- [RECORDS TO PROCESS]:

=== Section Start ===

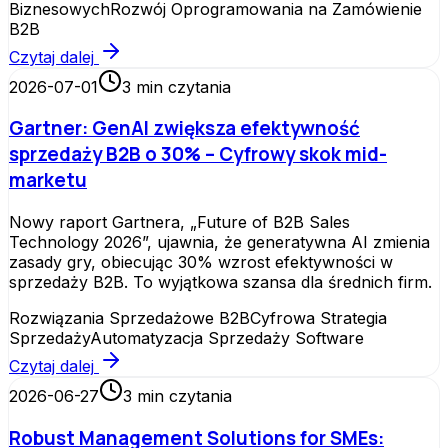
Biznesowych
Rozwój Oprogramowania na Zamówienie
B2B
Czytaj dalej
2026-07-01
3
min czytania
Gartner: GenAI zwiększa efektywność
sprzedaży B2B o 30% – Cyfrowy skok mid-
marketu
Nowy raport Gartnera, „Future of B2B Sales
Technology 2026”, ujawnia, że generatywna AI zmienia
zasady gry, obiecując 30% wzrost efektywności w
sprzedaży B2B. To wyjątkowa szansa dla średnich firm.
Rozwiązania Sprzedażowe B2B
Cyfrowa Strategia
Sprzedaży
Automatyzacja Sprzedaży Software
Czytaj dalej
2026-06-27
3
min czytania
Robust Management Solutions for SMEs:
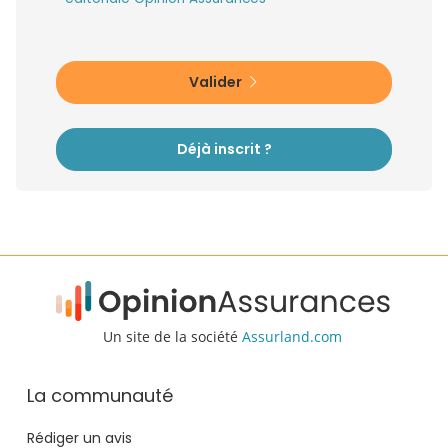
Valider
Déjà inscrit ?
Un site de la société
Assurland.com
La communauté
Rédiger un avis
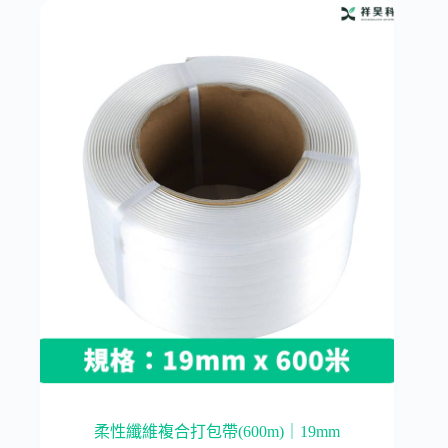
柔性纖維複合打包帶(600m)｜19mm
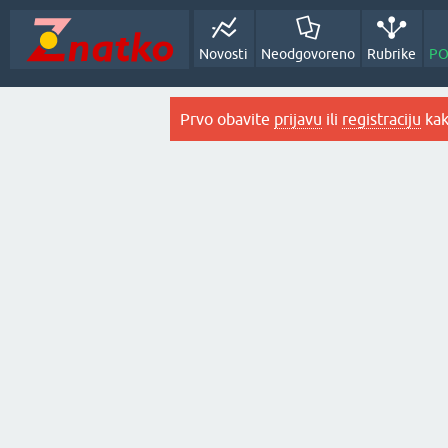
Novosti
Neodgovoreno
Rubrike
PO
Prvo obavite
prijavu
ili
registraciju
kak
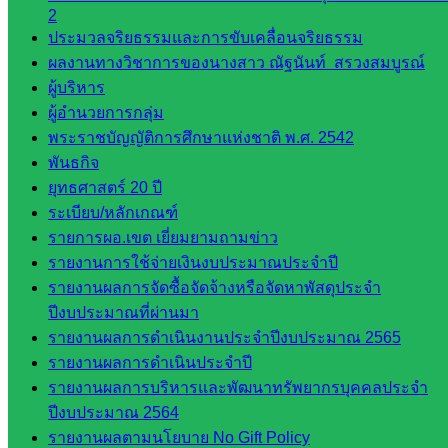
ศน.อัญชลี
2
ห้อง
ประมวลจริยธรรมและการขับเคลื่อนจริยธรรม
นิเทศ
ผลงานทางวิชาการของนางสาว ณัฐนันท์ สรวงสมบูรณ์
ดร.สราว
ผู้บริหาร
ดี เพ็งศรี
ผู้อำนวยการกลุ่ม
โคตร
พระราชบัญญัติการศึกษาแห่งชาติ พ.ศ. 2542
พันธกิจ
เว็บไซต์
ยุทธศาสตร์ 20 ปี
คณะ
ระเบียบ/หลักเกณฑ์
กรรมการ
รายการผอ.เขต เยี่ยมยามถามข่าว
ก.ต.ป.น.
รายงานการใช้จ่ายเงินงบประมาณประจำปี
รายงานผลการจัดซื้อจัดจ้างหรือจัดหาพัสดุประจำ
เว็บไซต์
ปีงบประมาณที่ผ่านมา
อ.ค.ก.ศ.เขต
รายงานผลการดำเนินงานประจำปีงบประมาณ 2565
พื้นที่การ
รายงานผลการดำเนินประจำปี
ศึกษา
รายงานผลการบริหารและพัฒนาทรัพยากรบุคคลประจำ
ปีงบประมาณ 2564
ดาวน์โหลด
รายงานผลตามนโยบาย No Gift Policy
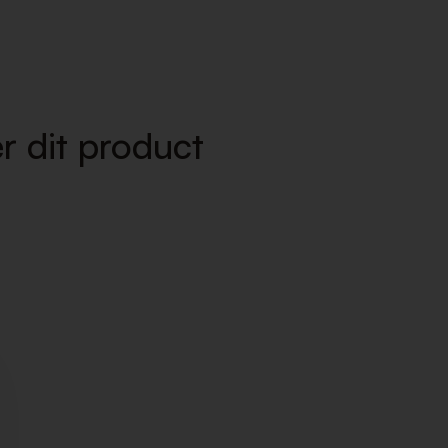
r dit product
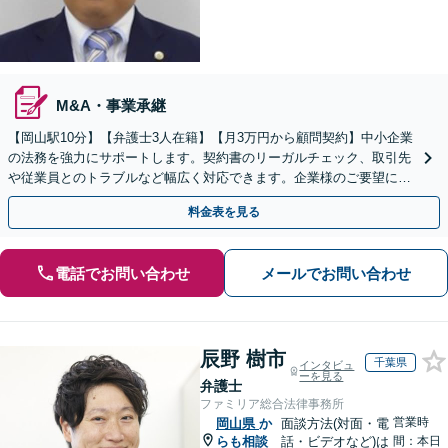
M&A・事業承継
【岡山駅10分】【弁護士3人在籍】【月3万円から顧問契約】中小企業
の法務を強力にサポートします。契約書のリーガルチェック、取引先
や従業員とのトラブルなど幅広く対応できます。企業様のご要望に沿
えるよう尽力します【土日祝／夜間対応可】
料金表を見る
電話でお問い合わせ
メールでお問い合わせ
辰野 樹市
千葉県
インタビュ
ーを見る
弁護士
ファミリア総合法律事務所
営業時
岡山県
か
面談方法(対面・電
らも相談
話・ビデオなど)は
間：本日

=== Section End ===

- [YOUR INSTRUCTIONS]: Lines from the one holding "รายงานการใช้จ่ายเงินงบประมาณประจำปี" to the end of the data, both ends included, are to be given again exactly; no pictures belong in the copy.

- [YOUR SOLUTION]:
รายงานการใช้จ่ายเงินงบประมาณประจำปี
รายงานผลการจัดซื้อจัดจ้างหรือจัดหาพัสดุประจำ
เว็บไซต์
ปีงบประมาณที่ผ่านมา
อ.ค.ก.ศ.เขต
รายงานผลการดำเนินงานประจำปีงบประมาณ 2565
พื้นที่การ
รายงานผลการดำเนินประจำปี
ศึกษา
รายงานผลการบริหารและพัฒนาทรัพยากรบุคคลประจำ
ปีงบประมาณ 2564
ดาวน์โหลด
รายงานผลตามนโยบาย No Gift Policy
r dit product
M&A・事業承継
【岡山駅10分】【弁護士3人在籍】【月3万円から顧問契約】中小企業
の法務を強力にサポートします。契約書のリーガルチェック、取引先
や従業員とのトラブルなど幅広く対応できます。企業様のご要望に沿
えるよう尽力します【土日祝／夜間対応可】
料金表を見る
電話でお問い合わせ
メールでお問い合わせ
辰野 樹市
千葉県
インタビュ
ーを見る
弁護士
ファミリア総合法律事務所
営業時
岡山県
か
面談方法(対面・電
らも相談
話・ビデオなど)は
間：本日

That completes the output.